Grand Est Paru le 20 mai 2025
4è MATINÉE DE L’EAU À PONT-À-MOUSSON

Eaux pluviales, eaux usées : quelle place dans la transition écologique ?

La 4e matinée de l’eau organisée par les Canalisateurs de Lorraine dans les locaux du Technocentre de Saint-Gobain à Pont-à-Mousson fin mars dernier a permis d’aborder un des thèmes majeurs de la transition écologique : la gestion des eaux usées et eaux pluviales.

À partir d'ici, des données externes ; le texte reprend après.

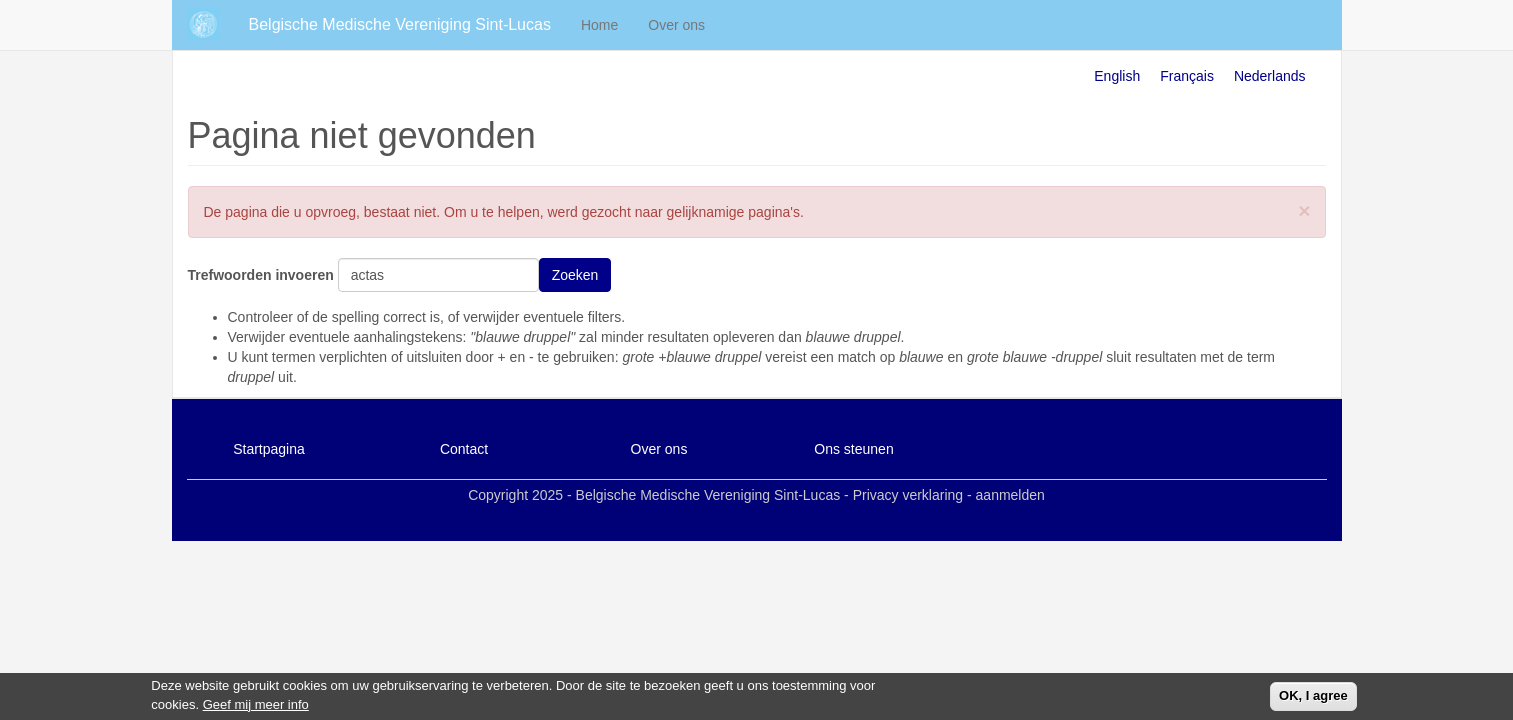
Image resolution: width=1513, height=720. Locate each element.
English (1117, 76)
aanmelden (1010, 495)
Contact (464, 449)
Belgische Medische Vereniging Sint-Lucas (400, 24)
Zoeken (575, 275)
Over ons (676, 25)
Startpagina (269, 449)
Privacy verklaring (908, 495)
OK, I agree (1313, 697)
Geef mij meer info (256, 706)
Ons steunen (853, 449)
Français (1187, 76)
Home (599, 25)
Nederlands (1270, 76)
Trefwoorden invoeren (261, 275)
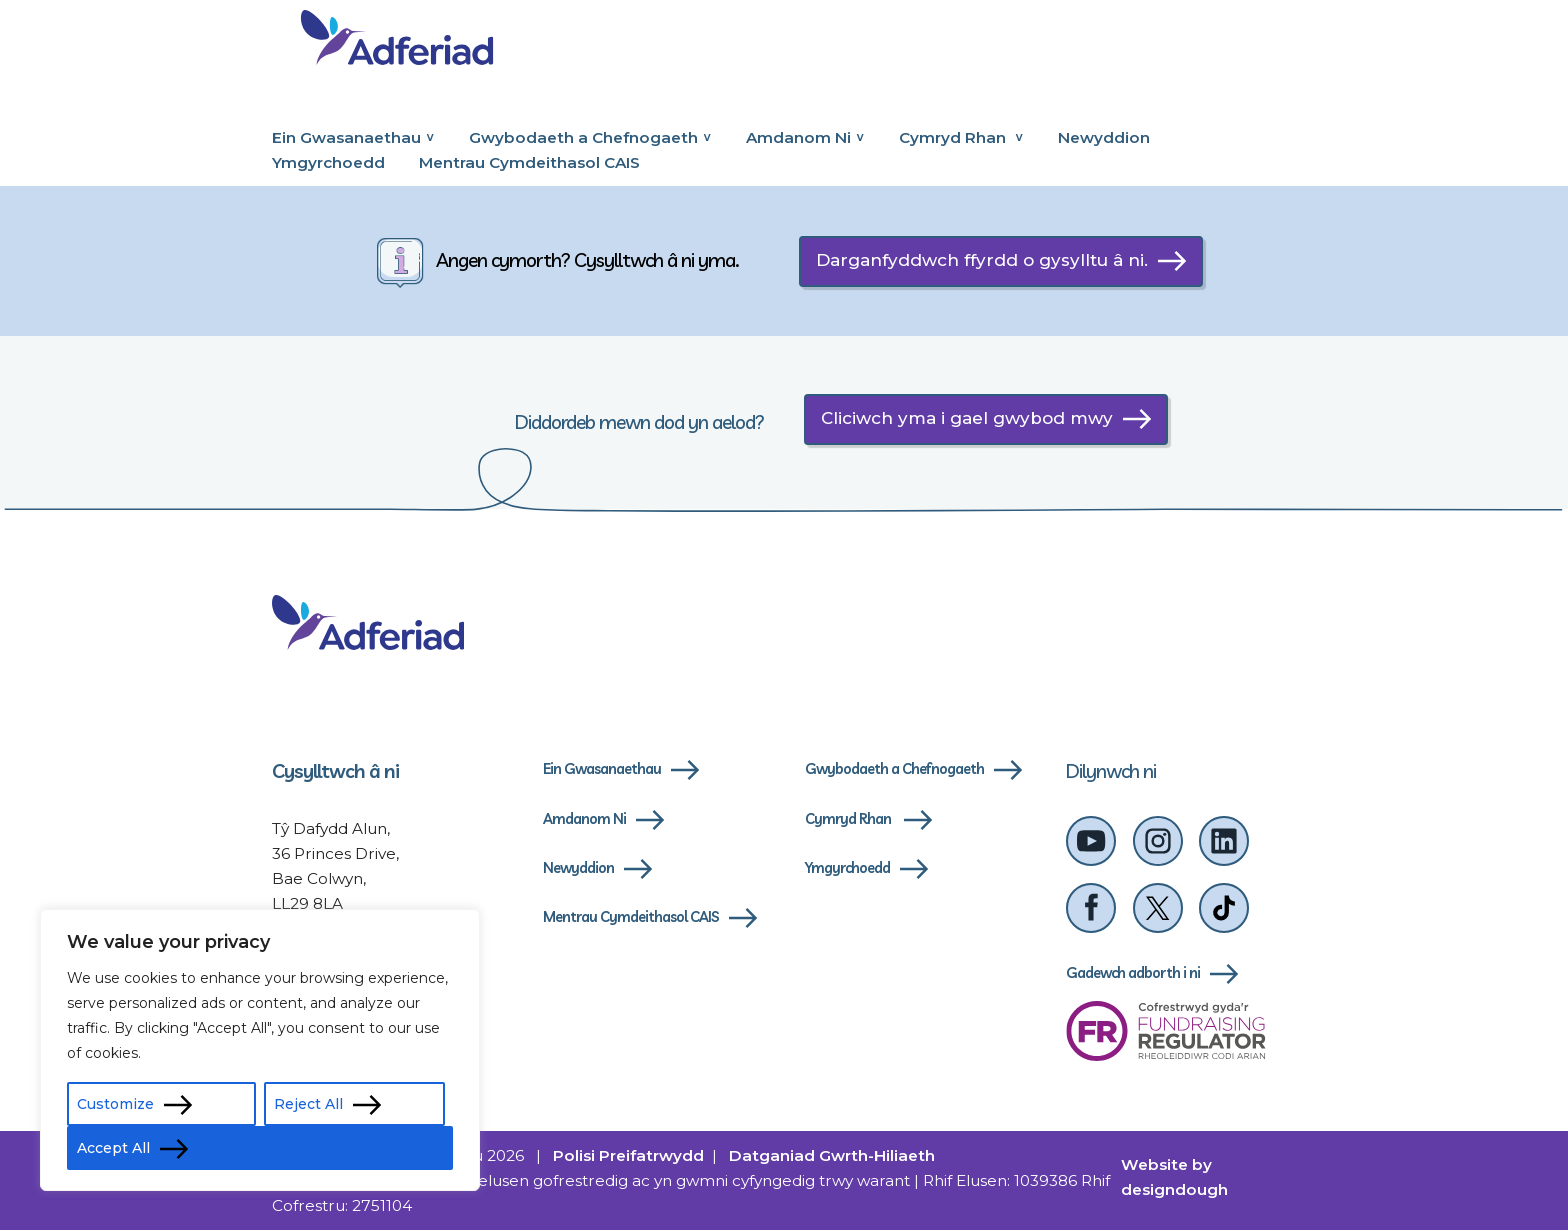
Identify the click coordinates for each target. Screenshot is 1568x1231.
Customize (115, 1104)
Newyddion (1104, 137)
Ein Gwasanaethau (346, 137)
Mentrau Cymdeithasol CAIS (529, 162)
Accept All (113, 1148)
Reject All (308, 1104)
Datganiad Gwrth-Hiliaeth (832, 1156)
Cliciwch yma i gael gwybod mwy (967, 418)
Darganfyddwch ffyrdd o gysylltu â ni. (982, 260)
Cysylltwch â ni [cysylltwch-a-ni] (335, 771)
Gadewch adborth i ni (1133, 974)
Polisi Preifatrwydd (628, 1156)
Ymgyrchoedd (328, 162)
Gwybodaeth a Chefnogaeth (583, 137)
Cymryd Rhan (954, 137)
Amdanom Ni (798, 137)
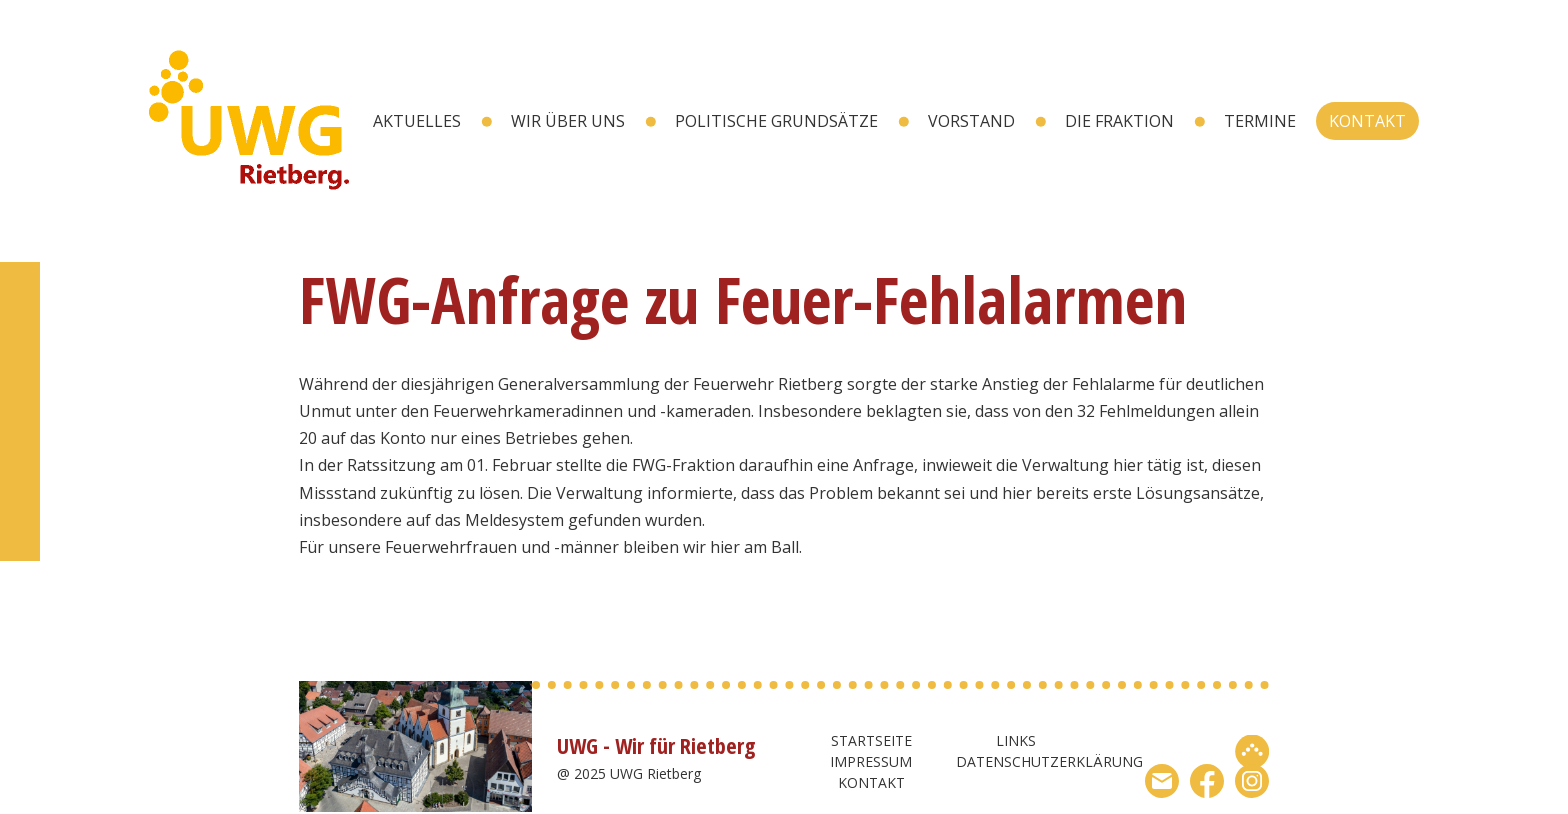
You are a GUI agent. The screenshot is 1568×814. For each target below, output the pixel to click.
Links (1016, 740)
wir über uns (568, 121)
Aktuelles (417, 121)
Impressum (871, 761)
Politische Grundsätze (776, 121)
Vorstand (971, 121)
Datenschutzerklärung (1049, 761)
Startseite (871, 740)
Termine (1260, 121)
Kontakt (1367, 121)
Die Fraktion (1119, 121)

Sébastien Streiff délégué régional des Canalisateurs de Lorraine

Sébastien Streiff, le délégué régional des Canalisateurs de Lorraine, l’a dit d’entrée : « La gestion des eaux usées et des eaux pluviales occupe une place centrale dans la transition écologique. Ces eaux, souvent négligées, sont pourtant des éléments clés pour la préservation de notre environnement (…) » Il a enchaîné par une démonstration qui replace « ces eaux négligées » au coeur de nos réseaux d’eau, au coeur de la problématique de la ressource en eau. Une donnée est frappante : l’indice de connaissance et de gestion du patrimoine du réseau : pour les eaux usées, celui-ci est de 67 points sur 120 et inconnu pour les réseaux d’eaux pluviales. Cet indicateur est en revanche de 102 points sur 120 pour ce qui est du réseau d’eau potable. « Cela pose pour commencer le pro­blème d’une méconnaissance partielle préjudiciable à une bonne gestion… » affirme le délégué régional.

La valorisation de ces eaux

Autre constat important, l’état de la valorisation de ces eaux. Les estimations pour la valorisation du réseau d’eaux usées sont à peu près de 125 milliards d’euros, avec un besoin annuel de renouvel­lement compris entre 1,6 et 2,1 milliards d’euros soit 1,5% environ.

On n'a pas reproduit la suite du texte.